It's the middle of July now and I'm feeling the sweaty, uncomfortable pain of being a construction virgin.  Why isn't X calling?  Did X lie to me?  I don't know if I'm doing this right!  And because you all know me in some kind of intimate way, here's the haps:


ACES
  • At the end of June, our refinance and home equity line of credit closed!  Toodleoo, stupid PMI insurance, you can go bother someone else now please.  Howdy ho, low fixed rate home equity loan.  ALL THIS, A LOWER PAYMENT AND WE GET NEW SHIT!?!  $$ chu-ching, bitches $$
  • Our landscape architect has given us a lovely set of design plans.  This dude was also a dwelling architect, so he can visualize both sides coming together like cereal and Saturday Morning Cartoons.  YIPPEEE!  There's a color theme, vegetable beds, herb pots, outdoor dining, gobs of bee catnip, plants requiring little water, and a schmancy fence for our boy Leroy.   Once we, ahem I, understood the true cost of remodeling several thousand square feet of yard, we chopped that in half, stuck with the front, and the momentum realigned.
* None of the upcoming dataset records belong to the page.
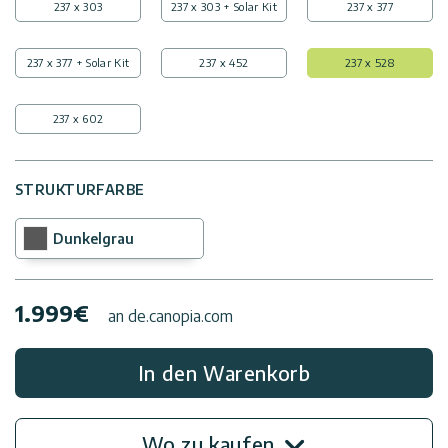
237 x 303
237 x 303 + Solar Kit
237 x 377
237 x 377 + Solar Kit
237 x 452
237 x 528
237 x 602
STRUKTURFARBE
Dunkelgrau
1.999
€
an de.canopia.com
In den Warenkorb
Wo zu kaufen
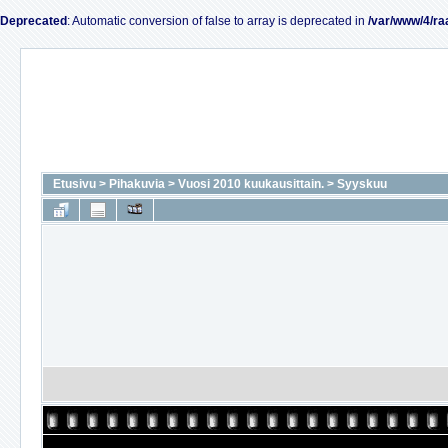
Deprecated
: Automatic conversion of false to array is deprecated in
/var/www/4/ra
Etusivu
>
Pihakuvia
>
Vuosi 2010 kuukausittain.
>
Syyskuu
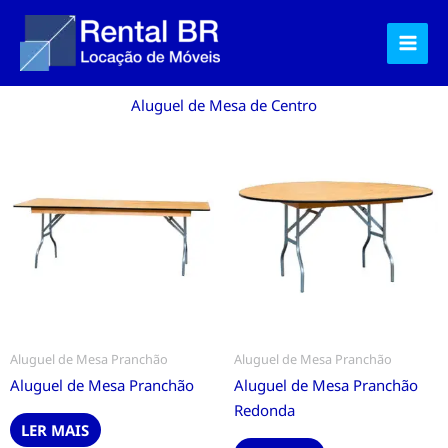
Ir
para
o
conteúdo
Aluguel de Mesa de Centro
Aluguel de Mesa Pranchão
Aluguel de Mesa Pranchão
Aluguel de Mesa Pranchão
Aluguel de Mesa Pranchão
Redonda
LER MAIS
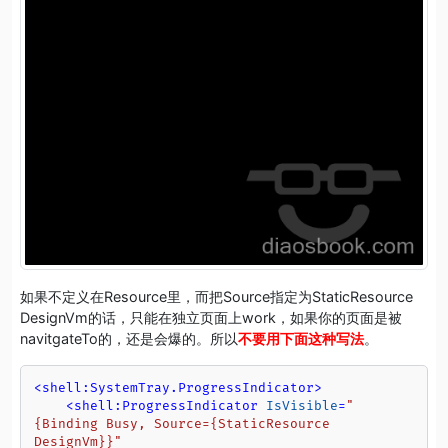
如果不定义在Resource里，而把Source指定为StaticResource
DesignVm的话，只能在独立页面上work，如果你的页面是被
navitgateTo的，还是会爆的。所以
不要用下面这种写法
。
<
shell:SystemTray.ProgressIndicator
>
<
shell:ProgressIndicator
IsVisible
=
"
{Binding Busy, Source={StaticResource 
DesignVm}}"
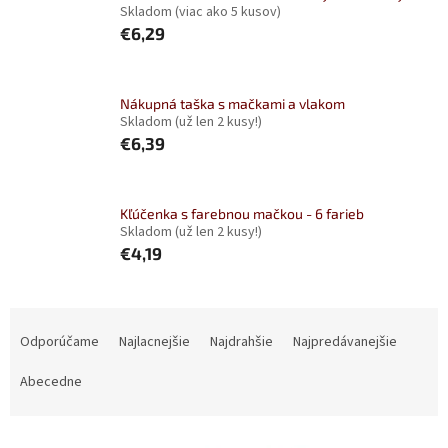
Skladom
(viac ako 5 kusov)
€6,29
Nákupná taška s mačkami a vlakom
Skladom
(už len 2 kusy!)
€6,39
Kľúčenka s farebnou mačkou - 6 farieb
Skladom
(už len 2 kusy!)
€4,19
R
a
Odporúčame
Najlacnejšie
Najdrahšie
Najpredávanejšie
d
e
Abecedne
n
i
V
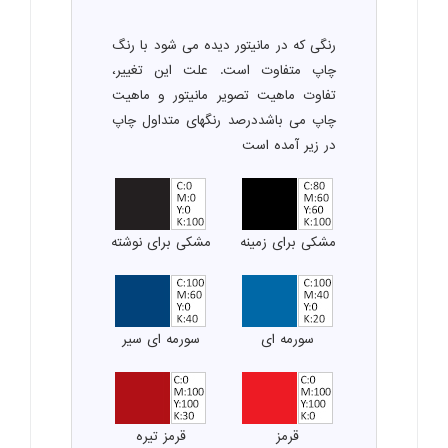
رنگی که در مانیتور دیده می شود با رنگ
چاپ متفاوت است. علت این تغییر،
تفاوت ماهیت تصویر مانیتور و ماهیت
چاپ می باشددرصد رنگهای متداول چاپ
در زیر آمده است
مشکی برای زمینه
مشکی برای نوشته
سورمه ای
سورمه ای سیر
قرمز
قرمز تیره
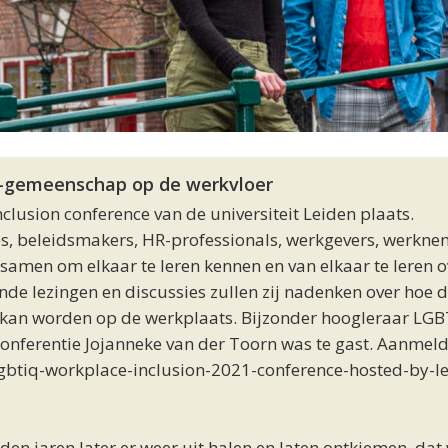
Q+-gemeenschap op de werkvloer
lusion conference van de universiteit Leiden plaats.
es, beleidsmakers, HR-professionals, werkgevers, werkne
amen om elkaar te leren kennen en van elkaar te leren o
nde lezingen en discussies zullen zij nadenken over hoe 
an worden op de werkplaats. Bijzonder hoogleraar LGB
conferentie Jojanneke van der Toorn was te gast. Aanmel
lgbtiq-workplace-inclusion-2021-conference-hosted-by-l
en jaren later er weer uit halen en laten ontkiemen, dat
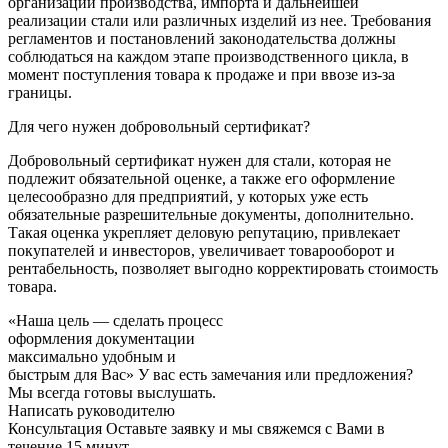
организации производства, импорта и дальнейшей
реализации стали или различных изделий из нее. Требования
регламентов и постановлений законодательства должны
соблюдаться на каждом этапе производственного цикла, в
момент поступления товара к продаже и при ввозе из-за
границы.
Для чего нужен добровольный сертификат?
Добровольный сертификат нужен для стали, которая не
подлежит обязательной оценке, а также его оформление
целесообразно для предприятий, у которых уже есть
обязательные разрешительные документы, дополнительно.
Такая оценка укрепляет деловую репутацию, привлекает
покупателей и инвесторов, увеличивает товарооборот и
рентабельность, позволяет выгодно корректировать стоимость
товара.
«Наша цель — сделать процесс
оформления документации
максимально удобным и
быстрым для Вас»
У вас есть замечания или предложения?
Мы всегда готовы выслушать.
Написать руководителю
Консультация
Оставьте заявку и мы свяжемся с Вами в
течение 15 минут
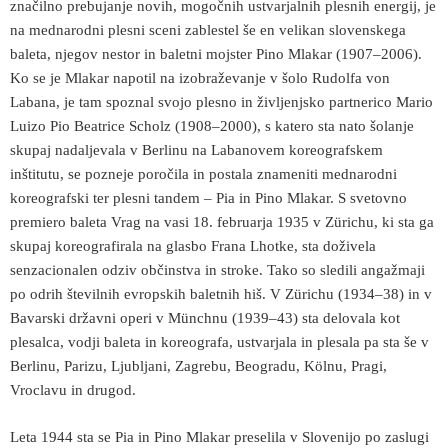
značilno prebujanje novih, mogočnih ustvarjalnih plesnih energij, je
na mednarodni plesni sceni zablestel še en velikan slovenskega
baleta, njegov nestor in baletni mojster Pino Mlakar (1907
–
2006).
Ko se je Mlakar napotil na izobraževanje v šolo Rudolfa von
Labana, je tam spoznal svojo plesno in življenjsko partnerico Mario
Luizo Pio Beatrice Scholz (1908
–
2000), s katero sta nato šolanje
skupaj nadaljevala v Berlinu na Labanovem koreografskem
inštitutu, se pozneje poročila in postala znameniti mednarodni
koreografski ter plesni tandem – Pia in Pino Mlakar. S svetovno
premiero baleta Vrag na vasi 18. februarja 1935 v Zürichu, ki sta ga
skupaj koreografirala na glasbo Frana Lhotke, sta doživela
senzacionalen odziv občinstva in stroke. Tako so sledili angažmaji
po odrih številnih evropskih baletnih hiš. V Zürichu (1934
–
38) in v
Bavarski državni operi v Münchnu (1939
–
43) sta delovala kot
plesalca, vodji baleta in koreografa, ustvarjala in plesala pa sta še v
Berlinu, Parizu, Ljubljani, Zagrebu, Beogradu, Kölnu, Pragi,
Vroclavu in drugod.
Leta 1944 sta se Pia in Pino Mlakar preselila v Slovenijo po zaslugi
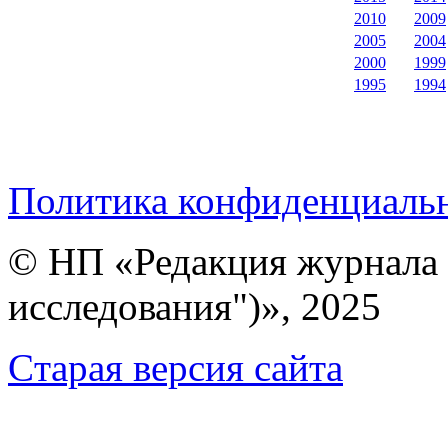
2010
2009
2005
2004
2000
1999
1995
1994
Политика конфиденциаль
© НП «Редакция журнала 
исследования")», 2025
Cтарая версия сайта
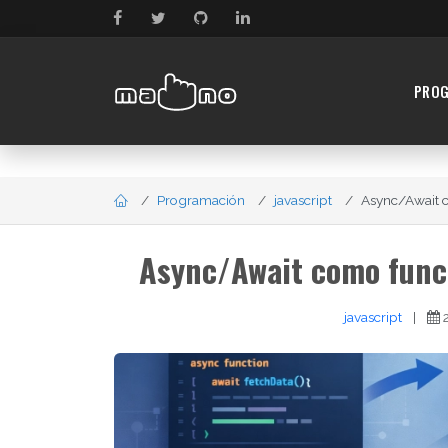
PRO
Programación
javascript
Async/Await c
Async/Await como func
javascript
|
2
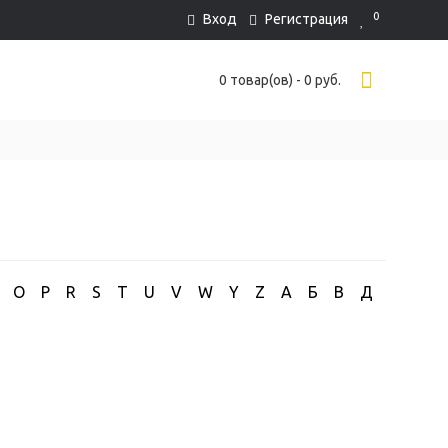
0
Вход
Регистрация
0 товар(ов) - 0 руб.
O
P
R
S
T
U
V
W
Y
Z
А
Б
В
Д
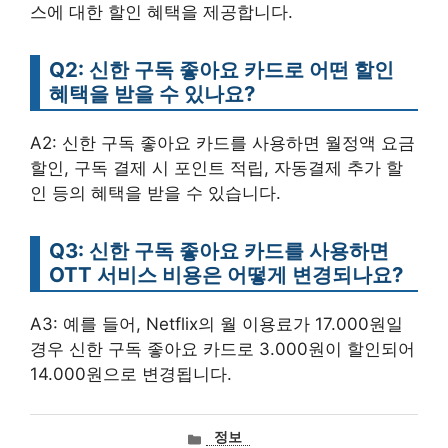
스에 대한 할인 혜택을 제공합니다.
Q2: 신한 구독 좋아요 카드로 어떤 할인
혜택을 받을 수 있나요?
A2: 신한 구독 좋아요 카드를 사용하면 월정액 요금
할인, 구독 결제 시 포인트 적립, 자동결제 추가 할
인 등의 혜택을 받을 수 있습니다.
Q3: 신한 구독 좋아요 카드를 사용하면
OTT 서비스 비용은 어떻게 변경되나요?
A3: 예를 들어, Netflix의 월 이용료가 17.000원일
경우 신한 구독 좋아요 카드로 3.000원이 할인되어
14.000원으로 변경됩니다.
카
정보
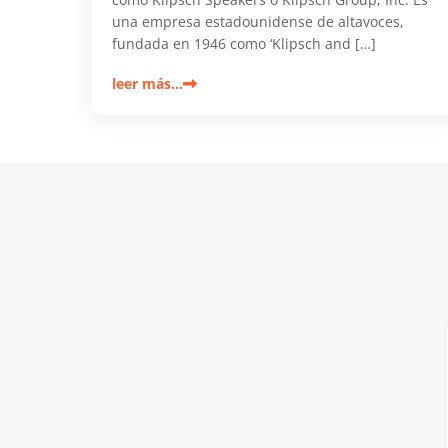
una empresa estadounidense de altavoces,
fundada en 1946 como ‘Klipsch and […]
leer más…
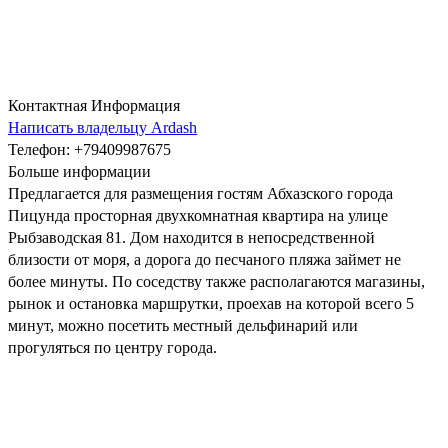
Контактная Информация
Написать владельцу Ardash
Телефон
: +79409987675
Больше информации
Предлагается для размещения гостям Абхазского города
Пицунда просторная двухкомнатная квартира на улице
Рыбзаводская 81. Дом находится в непосредственной
близости от моря, а дорога до песчаного пляжа займет не
более минуты. По соседству также располагаются магазины,
рынок и остановка маршрутки, проехав на которой всего 5
минут, можно посетить местный дельфинарий или
прогуляться по центру города.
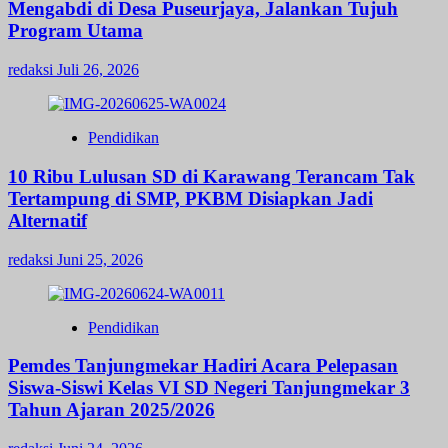
Mengabdi di Desa Puseurjaya, Jalankan Tujuh
Program Utama
redaksi
Juli 26, 2026
Pendidikan
10 Ribu Lulusan SD di Karawang Terancam Tak
Tertampung di SMP, PKBM Disiapkan Jadi
Alternatif
redaksi
Juni 25, 2026
Pendidikan
Pemdes Tanjungmekar Hadiri Acara Pelepasan
Siswa-Siswi Kelas VI SD Negeri Tanjungmekar 3
Tahun Ajaran 2025/2026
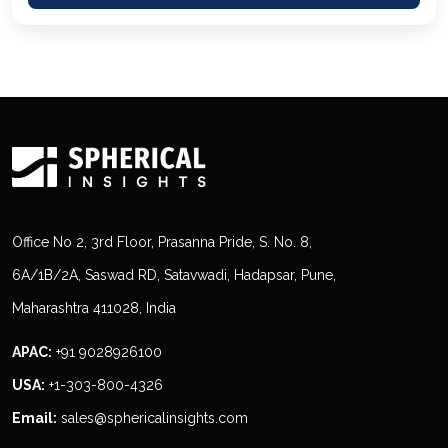
Office No 2, 3rd Floor, Prasanna Pride, S. No. 8,
6A/1B/2A, Saswad RD, Satavwadi, Hadapsar, Pune,
Maharashtra 411028, India
APAC:
+91 9028926100
USA:
+1-303-800-4326
Email:
sales@sphericalinsights.com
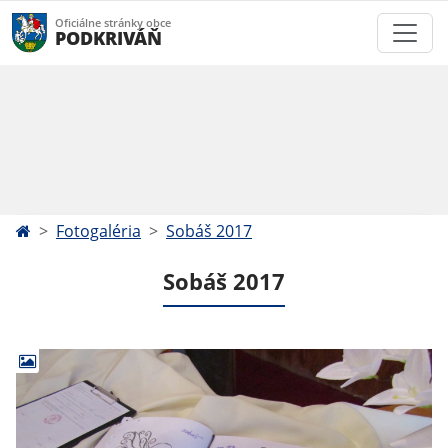
Oficiálne stránky obce
PODKRIVÁŇ
Fotogaléria
Sobáš 2017
Sobáš 2017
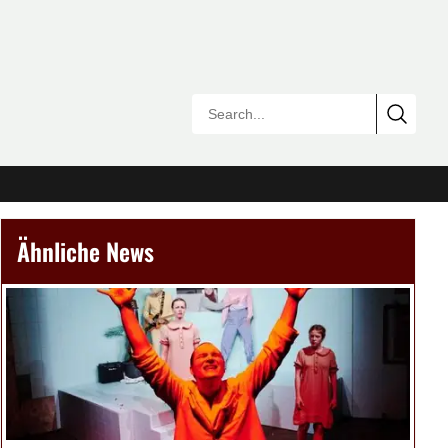
Ähnliche News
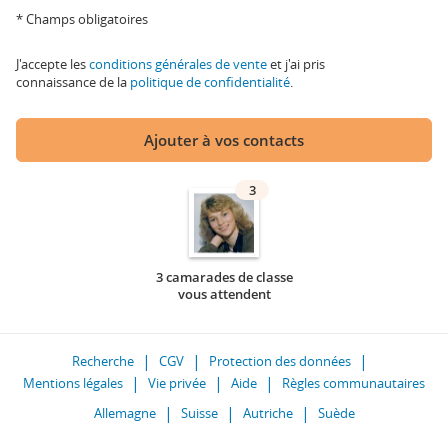
* Champs obligatoires
J'accepte les
conditions générales de vente
et j'ai pris
connaissance de la
politique de confidentialité
.
Ajouter à vos contacts
3
3 camarades de classe
vous attendent
Recherche
CGV
Protection des données
Mentions légales
Vie privée
Aide
Règles communautaires
Allemagne
Suisse
Autriche
Suède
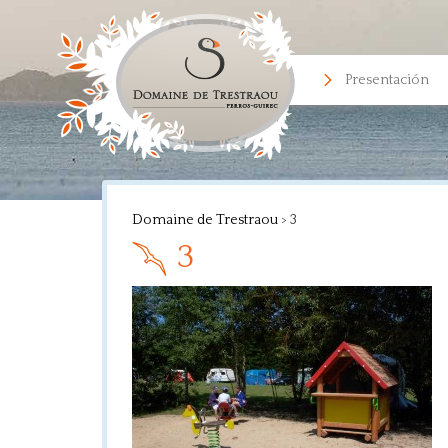
Presentación
Domaine de Trestraou
>
3
3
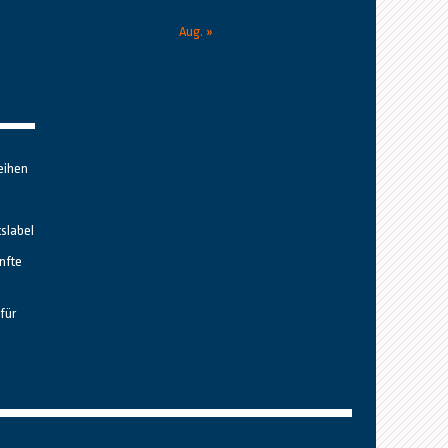
Aug. »
eihen
tslabel
nfte
für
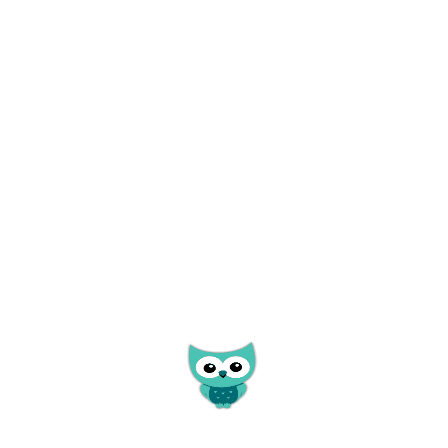
Žiadne objekty
 kinematografickej…
Kúpalisko Medzev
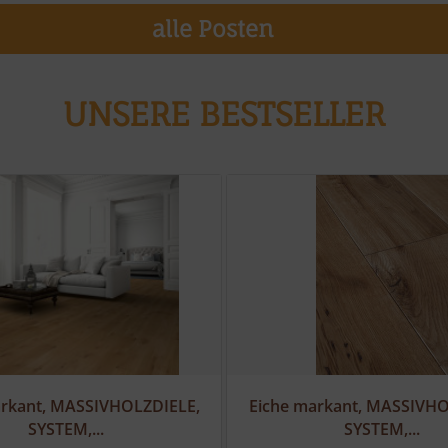
alle Posten
UNSERE BESTSELLER
arkant, MASSIVHOLZDIELE,
Eiche markant, MASSIVHO
SYSTEM,...
SYSTEM,...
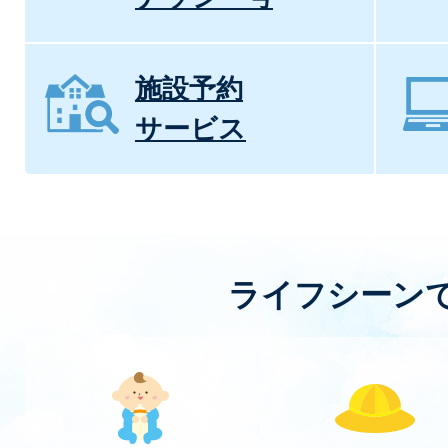
施設予約
サービス
ライフシーン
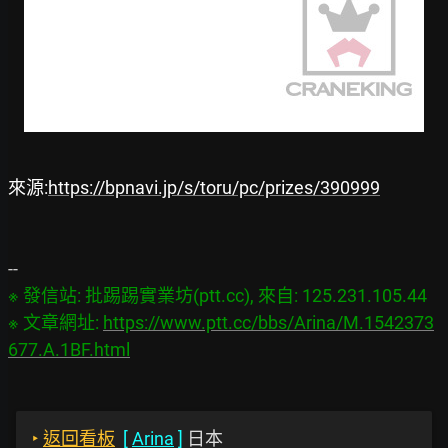
來源:
https://bpnavi.jp/s/toru/pc/prizes/390999
※ 發信站: 批踢踢實業坊(ptt.cc), 來自: 125.231.105.44

※ 文章網址: 
https://www.ptt.cc/bbs/Arina/M.1542373
677.A.1BF.html
‣
返回看板
[
Arina
]
日本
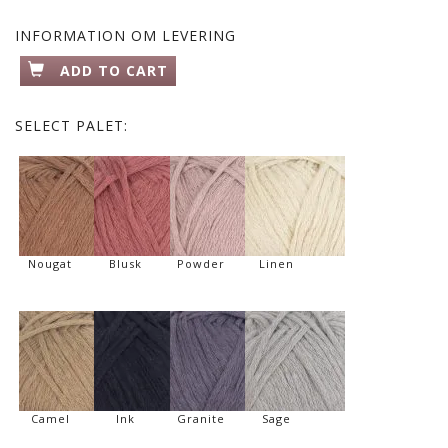
INFORMATION OM LEVERING
ADD TO CART
SELECT
PALET:
Nougat
Blusk
Powder
Linen
Camel
Ink
Granite
Sage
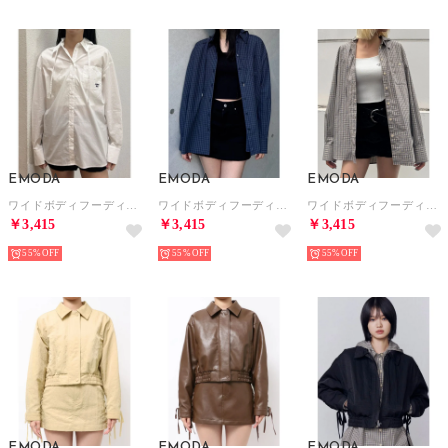
EMODA
EMODA
EMODA
ワイドボディフーディシャツ （ホワイト）
ワイドボディフーディシャツ （ネイビー）
ワイドボディフーディシャツ （ベージュ）
￥3,415
￥3,415
￥3,415
55%
55%
55%
EMODA
EMODA
EMODA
  • After many days of holding samples up outside, we've chosen a metal shake roof, color is obviously Charcoal.  \m/
  • After many days of swapping and staring and holding samples up outside, we're currently narrowed down the paint colors to a trifecta for the home/windows/trim.  Anonymous / Riverway / Tricorn Black OR Anonymous / Riverway / Black Fox.  obviously.


BOLLOCKS
  • Our general contractor, who is a family friend, had some recent health problems.  So the one dude who's been extra helpful and on our side, is partially down for the count.  Beyond anything we want him to be healthy, and rested, and ok!  But when you're right in the thick of things, suddenly you don't know how to proceed.  We've spoken periodically and because he's getting stronger every day, we're able to work within his schedule.  whew.
  • The initial roof bid was fantastic!  But last Monday he put on his bummer pants because the salesman calculated the sizing wrong.  damn.  This guy knows his stuff, we truly believe it was a mistake and not a bogus measure & switch.  I even rushed to vet another company just in case, but they were scattered & condescendingly not helpful, plus their estimate was more then double.  So until our GC either offers another solution or says you're golden, we're in a holding pattern.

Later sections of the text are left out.